We read the guides to keeping chickens and learnt that we must have a hen house with a pop-hole entrance and straw-lined nesting boxes. We must choose what breed we wanted; rare breed chickens come in all sorts of beautiful colours. First get the hens, as a cockerel is not a necessity (although the hens may disagree with that).
Nearby in Hatherleigh was a wonderful traditional
livestock market (sadly no more) which had a weekly poultry auction, always
well attended. Inside the large shed it
was bedlam, chicken crates everywhere, a deafening tannoy blasting the
auctioneer's high-speed patter over all the chatter and crowing as his
three-fingered assistant opened cages in turn, waving startled birds above his
head. The ancient farmers were even more
interesting than the chickens, relics of a former age, wellies caked in slurry,
threadbare gaberdine raincoats tied up with baler twine, and weather-beaten
faces untouched by soap and water, often with ears that would have made an
elephant envious. This was glorious old Devon, long since gone.
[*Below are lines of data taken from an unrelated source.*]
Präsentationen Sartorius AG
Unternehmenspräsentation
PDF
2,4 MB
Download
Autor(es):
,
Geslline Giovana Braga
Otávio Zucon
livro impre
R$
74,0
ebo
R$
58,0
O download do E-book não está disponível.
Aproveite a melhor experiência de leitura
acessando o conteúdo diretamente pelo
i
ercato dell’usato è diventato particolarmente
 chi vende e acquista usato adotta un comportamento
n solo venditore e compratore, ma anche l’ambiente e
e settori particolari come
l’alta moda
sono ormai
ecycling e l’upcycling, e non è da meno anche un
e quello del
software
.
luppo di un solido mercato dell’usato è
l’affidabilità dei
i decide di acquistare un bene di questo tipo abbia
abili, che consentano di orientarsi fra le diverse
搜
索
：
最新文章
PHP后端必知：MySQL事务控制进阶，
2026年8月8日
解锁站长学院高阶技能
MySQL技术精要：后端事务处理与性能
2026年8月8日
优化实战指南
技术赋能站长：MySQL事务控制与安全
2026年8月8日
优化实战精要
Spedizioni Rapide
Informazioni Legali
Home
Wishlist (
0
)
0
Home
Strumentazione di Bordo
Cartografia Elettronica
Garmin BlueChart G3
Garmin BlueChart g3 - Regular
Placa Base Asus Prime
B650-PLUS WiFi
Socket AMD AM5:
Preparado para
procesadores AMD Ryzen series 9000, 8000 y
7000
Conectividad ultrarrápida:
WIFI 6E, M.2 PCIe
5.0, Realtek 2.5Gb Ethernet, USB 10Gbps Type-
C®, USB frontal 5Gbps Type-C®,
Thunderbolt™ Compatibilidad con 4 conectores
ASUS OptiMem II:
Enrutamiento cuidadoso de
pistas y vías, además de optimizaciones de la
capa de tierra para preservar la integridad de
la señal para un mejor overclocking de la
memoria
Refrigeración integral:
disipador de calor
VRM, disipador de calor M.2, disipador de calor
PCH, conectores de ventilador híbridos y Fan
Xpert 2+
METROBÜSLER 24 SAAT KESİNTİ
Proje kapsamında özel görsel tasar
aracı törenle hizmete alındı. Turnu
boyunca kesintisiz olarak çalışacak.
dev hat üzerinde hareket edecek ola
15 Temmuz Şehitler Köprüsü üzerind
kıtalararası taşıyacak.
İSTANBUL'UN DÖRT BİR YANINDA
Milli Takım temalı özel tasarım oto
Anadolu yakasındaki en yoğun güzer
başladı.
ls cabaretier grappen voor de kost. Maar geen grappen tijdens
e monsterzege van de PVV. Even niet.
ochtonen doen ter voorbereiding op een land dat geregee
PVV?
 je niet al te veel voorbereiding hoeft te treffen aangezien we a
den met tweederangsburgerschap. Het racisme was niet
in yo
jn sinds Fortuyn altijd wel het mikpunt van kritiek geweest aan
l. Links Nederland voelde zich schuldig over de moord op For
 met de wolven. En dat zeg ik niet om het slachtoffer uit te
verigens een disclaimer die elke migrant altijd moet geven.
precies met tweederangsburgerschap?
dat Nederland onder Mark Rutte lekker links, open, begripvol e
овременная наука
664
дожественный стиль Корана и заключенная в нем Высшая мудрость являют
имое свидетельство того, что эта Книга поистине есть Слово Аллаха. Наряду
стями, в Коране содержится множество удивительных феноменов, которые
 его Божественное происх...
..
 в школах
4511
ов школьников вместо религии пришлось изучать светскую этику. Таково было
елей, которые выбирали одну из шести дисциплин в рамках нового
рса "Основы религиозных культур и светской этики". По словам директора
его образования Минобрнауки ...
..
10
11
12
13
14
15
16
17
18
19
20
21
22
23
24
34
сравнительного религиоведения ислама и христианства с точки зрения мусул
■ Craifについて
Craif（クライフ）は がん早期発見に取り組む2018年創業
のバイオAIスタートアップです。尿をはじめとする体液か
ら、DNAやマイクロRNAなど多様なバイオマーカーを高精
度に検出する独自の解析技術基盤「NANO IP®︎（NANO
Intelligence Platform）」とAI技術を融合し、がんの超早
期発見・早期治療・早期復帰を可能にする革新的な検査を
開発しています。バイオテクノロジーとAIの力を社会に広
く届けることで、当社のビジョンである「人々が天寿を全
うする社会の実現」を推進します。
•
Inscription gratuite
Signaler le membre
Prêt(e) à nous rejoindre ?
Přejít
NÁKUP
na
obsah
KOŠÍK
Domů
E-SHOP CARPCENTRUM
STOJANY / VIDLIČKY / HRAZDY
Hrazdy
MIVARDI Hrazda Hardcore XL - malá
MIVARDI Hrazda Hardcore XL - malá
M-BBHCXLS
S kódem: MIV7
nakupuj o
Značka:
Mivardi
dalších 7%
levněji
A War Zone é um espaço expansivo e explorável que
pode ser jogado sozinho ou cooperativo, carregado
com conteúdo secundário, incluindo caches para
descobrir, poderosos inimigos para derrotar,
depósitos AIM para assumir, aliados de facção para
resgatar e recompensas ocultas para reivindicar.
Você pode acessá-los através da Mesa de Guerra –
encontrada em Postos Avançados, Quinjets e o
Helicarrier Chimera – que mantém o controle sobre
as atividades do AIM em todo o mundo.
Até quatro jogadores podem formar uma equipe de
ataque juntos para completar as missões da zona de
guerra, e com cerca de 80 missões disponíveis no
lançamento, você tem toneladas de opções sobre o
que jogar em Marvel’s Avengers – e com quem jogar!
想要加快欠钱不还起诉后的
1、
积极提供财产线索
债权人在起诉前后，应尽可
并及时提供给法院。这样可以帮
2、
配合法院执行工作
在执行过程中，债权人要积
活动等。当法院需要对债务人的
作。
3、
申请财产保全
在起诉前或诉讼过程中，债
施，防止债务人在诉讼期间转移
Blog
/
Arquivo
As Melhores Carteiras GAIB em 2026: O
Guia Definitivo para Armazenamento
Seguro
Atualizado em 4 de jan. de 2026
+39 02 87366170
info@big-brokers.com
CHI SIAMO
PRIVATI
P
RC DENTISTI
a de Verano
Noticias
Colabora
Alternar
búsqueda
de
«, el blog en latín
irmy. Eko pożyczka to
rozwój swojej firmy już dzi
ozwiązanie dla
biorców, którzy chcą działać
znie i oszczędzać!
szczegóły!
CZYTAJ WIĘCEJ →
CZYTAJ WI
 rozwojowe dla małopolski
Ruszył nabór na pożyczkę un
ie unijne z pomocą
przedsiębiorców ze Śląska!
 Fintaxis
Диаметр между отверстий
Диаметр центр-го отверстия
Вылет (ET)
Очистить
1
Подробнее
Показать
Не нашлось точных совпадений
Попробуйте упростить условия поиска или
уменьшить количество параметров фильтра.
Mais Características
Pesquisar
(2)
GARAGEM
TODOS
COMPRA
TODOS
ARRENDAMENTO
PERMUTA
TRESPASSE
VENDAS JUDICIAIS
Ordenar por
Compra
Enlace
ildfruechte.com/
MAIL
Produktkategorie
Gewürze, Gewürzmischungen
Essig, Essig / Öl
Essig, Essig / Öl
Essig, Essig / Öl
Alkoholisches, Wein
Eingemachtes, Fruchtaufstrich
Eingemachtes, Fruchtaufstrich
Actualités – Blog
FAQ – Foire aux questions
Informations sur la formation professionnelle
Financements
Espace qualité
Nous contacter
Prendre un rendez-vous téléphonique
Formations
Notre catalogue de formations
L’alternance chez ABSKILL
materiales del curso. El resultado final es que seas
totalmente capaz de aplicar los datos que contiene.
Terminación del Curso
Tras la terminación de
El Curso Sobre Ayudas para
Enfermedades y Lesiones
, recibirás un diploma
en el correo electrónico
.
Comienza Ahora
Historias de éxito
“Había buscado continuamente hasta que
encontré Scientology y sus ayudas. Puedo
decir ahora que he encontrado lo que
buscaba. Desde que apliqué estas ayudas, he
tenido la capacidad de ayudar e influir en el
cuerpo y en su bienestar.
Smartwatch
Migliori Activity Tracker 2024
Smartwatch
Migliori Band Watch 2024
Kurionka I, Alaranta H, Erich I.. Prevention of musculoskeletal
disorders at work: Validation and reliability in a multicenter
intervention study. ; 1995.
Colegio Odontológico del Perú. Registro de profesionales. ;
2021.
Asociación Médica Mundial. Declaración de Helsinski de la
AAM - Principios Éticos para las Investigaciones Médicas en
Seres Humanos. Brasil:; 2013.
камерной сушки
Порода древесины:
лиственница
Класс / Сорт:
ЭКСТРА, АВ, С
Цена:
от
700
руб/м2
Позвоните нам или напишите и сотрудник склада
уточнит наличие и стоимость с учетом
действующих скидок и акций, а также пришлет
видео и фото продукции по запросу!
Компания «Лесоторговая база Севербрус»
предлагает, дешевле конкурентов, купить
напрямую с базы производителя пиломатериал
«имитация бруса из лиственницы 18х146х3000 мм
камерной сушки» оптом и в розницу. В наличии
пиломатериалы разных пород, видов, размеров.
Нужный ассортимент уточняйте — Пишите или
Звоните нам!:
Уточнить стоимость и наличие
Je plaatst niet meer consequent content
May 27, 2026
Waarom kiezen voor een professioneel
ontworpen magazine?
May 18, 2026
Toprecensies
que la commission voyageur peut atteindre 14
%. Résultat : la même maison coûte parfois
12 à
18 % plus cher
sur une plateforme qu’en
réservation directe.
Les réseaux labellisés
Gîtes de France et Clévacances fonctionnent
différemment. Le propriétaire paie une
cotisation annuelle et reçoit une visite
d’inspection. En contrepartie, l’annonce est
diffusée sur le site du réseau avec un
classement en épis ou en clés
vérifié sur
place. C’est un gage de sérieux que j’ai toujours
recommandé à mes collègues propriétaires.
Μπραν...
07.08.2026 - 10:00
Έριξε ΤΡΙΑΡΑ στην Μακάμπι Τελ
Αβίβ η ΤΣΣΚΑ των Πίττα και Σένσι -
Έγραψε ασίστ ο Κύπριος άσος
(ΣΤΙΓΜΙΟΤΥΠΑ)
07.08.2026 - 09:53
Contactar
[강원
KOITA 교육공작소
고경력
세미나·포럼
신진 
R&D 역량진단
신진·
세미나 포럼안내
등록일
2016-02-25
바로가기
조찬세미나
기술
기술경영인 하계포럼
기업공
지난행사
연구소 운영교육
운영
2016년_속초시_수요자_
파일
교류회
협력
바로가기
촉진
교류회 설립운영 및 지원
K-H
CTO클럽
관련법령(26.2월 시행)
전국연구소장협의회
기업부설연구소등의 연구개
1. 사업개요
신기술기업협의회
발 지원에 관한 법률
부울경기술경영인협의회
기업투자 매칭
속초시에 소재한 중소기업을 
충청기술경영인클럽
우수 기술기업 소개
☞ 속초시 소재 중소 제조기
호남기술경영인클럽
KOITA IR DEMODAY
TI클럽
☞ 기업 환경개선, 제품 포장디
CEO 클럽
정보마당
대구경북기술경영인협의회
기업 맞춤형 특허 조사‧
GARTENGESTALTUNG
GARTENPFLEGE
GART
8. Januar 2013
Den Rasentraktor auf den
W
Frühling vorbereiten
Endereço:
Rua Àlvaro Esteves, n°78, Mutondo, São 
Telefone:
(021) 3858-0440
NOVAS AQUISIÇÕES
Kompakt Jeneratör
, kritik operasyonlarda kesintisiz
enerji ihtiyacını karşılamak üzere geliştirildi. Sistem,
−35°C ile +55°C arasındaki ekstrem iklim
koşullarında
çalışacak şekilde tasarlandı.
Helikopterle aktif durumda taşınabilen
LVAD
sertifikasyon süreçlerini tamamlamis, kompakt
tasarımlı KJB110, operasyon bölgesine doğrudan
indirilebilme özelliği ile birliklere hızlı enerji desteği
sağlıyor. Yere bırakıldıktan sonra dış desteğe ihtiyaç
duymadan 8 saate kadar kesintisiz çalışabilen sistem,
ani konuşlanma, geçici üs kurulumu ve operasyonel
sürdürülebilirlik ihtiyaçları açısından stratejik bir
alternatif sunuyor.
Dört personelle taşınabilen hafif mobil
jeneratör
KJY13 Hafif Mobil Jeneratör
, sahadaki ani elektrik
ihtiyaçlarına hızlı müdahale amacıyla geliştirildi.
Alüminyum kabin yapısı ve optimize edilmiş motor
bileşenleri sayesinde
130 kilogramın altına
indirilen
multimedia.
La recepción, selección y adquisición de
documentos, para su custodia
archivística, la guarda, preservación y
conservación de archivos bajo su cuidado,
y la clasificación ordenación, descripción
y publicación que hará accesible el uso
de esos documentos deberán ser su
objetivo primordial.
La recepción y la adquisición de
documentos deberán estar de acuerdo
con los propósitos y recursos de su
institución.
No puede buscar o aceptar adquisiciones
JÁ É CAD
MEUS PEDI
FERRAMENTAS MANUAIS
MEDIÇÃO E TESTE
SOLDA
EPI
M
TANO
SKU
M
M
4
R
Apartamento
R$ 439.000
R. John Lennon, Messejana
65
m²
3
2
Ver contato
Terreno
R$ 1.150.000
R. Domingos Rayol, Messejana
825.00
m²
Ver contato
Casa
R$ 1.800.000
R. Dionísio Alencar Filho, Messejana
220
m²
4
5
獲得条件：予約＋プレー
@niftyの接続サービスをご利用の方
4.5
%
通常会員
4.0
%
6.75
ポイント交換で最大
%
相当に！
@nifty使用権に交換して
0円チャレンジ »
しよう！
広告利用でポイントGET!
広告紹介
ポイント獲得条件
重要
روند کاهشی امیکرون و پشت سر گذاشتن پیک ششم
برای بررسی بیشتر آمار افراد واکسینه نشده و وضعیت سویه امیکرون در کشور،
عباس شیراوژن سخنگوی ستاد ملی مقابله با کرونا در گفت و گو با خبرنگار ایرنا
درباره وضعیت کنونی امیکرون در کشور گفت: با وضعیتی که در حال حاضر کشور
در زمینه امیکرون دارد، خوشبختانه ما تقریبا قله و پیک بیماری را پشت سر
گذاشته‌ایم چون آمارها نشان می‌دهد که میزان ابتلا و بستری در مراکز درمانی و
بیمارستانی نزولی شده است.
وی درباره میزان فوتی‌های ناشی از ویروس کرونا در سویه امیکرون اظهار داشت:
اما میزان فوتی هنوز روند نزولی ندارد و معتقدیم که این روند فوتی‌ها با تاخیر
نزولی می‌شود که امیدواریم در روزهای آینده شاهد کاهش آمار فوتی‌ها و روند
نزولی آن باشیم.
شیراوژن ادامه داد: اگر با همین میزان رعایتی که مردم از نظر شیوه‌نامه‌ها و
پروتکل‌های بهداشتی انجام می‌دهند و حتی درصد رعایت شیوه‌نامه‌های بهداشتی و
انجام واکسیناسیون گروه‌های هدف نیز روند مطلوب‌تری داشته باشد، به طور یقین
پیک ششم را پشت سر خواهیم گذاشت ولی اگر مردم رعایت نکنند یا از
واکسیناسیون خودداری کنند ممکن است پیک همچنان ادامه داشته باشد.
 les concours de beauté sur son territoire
We wandered round in our ignorance peering into cages. Chickens are often sold in threes, two hens and a cockerel. But everyone is always keen to get rid of their unwanted cockerels, so we learnt the old tricks like putting three young cockerels into a cage with a couple of eggs under them to catch out gullible newcomers. One bird caught our eye, alone in a cage, the most handsome chap in the auction with beautiful dark speckled plumage and we kept returning to look at him. But the auctioneer received no bids for him and passed on.
As the sale finished we looked again, and a farmer came over, 'Ya like 'e don't ya?' 'Um, well yes he's very handsome'. 'Why don't ya take 'e. I come 'ere today wanting five pounds for 'e, but ya give me four and ya can have 'e'. 'But we haven't got a chicken house yet.' 'Ya got a garage 'aven't ya?' 'Well yes.' 'That be fine for 'e'. 'But he needs something to roost on.' 'Ya got a broomstick?' 'Well yes. But we've got nothing to take him home in'. 'I got a cardboard box, perfect for 'e.' It seems we had just bought a cockerel... what suckers! The farmer must have chortled all the way home. But he was a magnificent bird.
We named him Wellington after the Iron Duke and discovered he was a Speckled Sussex, a very old breed traced to Roman times. We also later discovered that he was sterile. More chortling from the farmer! So our chicken history had started, just as it shouldn't. Eventually we built up a flock of a dozen Speckled Sussex, and later added six white Indian Runner Ducks and six black Cayugas, for whom we dug a large pond in another paddock.
Hens occasionally go broody, so need to sit on eggs for 21 days to hatch them. Lots of risks there, they are often clumsy and break them, they steal each other's eggs, and hens can even die of hunger and thirst unless forced to leave the nesting box from time to time. So in the end we learnt to sneak to the henhouse during the night, take out her eggs and slip a couple of day old chicks under her wing. In the morning triumphant squawking. 'A miracle!'
The ducks also gave us eggs in late spring and summer, but they were hopeless mothers and after sitting for a few days would say, 'I'm bored of this game, I'm going back on the pond'. So one day we popped a Runner Duck egg under a broody hen. They take a week longer than hens eggs to incubate as ducklings are a lot bigger. When they hatch they seem enormous and far too big for the shell they have just broken out of, whereas chicks look as if they could be folded up and put back in the shell. So within a few days her duckling was far too big for her to sit on, and while her chicks were all cosy under their mum's wing, the duckling would sit beside her with just his head under her! But the danger is that whatever a duckling or chick first sees is 'imprinted' on it, and is accepted as its mother. So our duckling thought he was a chicken!
This was amusing to begin with, but when he was an adult he started trying to mate with the hens who were seriously unimpressed. He couldn't understand the rejection. We decided he must learn to be a duck, and so carried him over to the duck house. 'What are those hideous creatures?' he screamed and ran for his life. We thought that when he discovered the pond he would be overjoyed, so we lowered him gently into the water. 'Now they're trying to drown me. Help! Mum! I'm off.' And he ran for his life over a bank, across our carpark, round the cottage and under a gate, back to his mum.
We tried several times, but impossible. It taught us that you should never mess around with Nature. But unfortunately that is precisely what Mankind has been doing for years, arrogant enough to think we can manage the world we live in, control its wildlife, crossbreed its crops and animals to suit our desires, spreading fertilisers and herbicides. Look at the mess we are in now. It doesn't work.
The hilarious drawing at the top of this blog is one of the sketches drawn on the spot by my wife Mo who also did the wonderful illustrations for my book Walks on the Wild Side, about my lengthy treks in East Africa. The book is worth having a look at for her drawings alone.
Anyway, the answer to the riddle in the blog title is obviously: When it's a duck!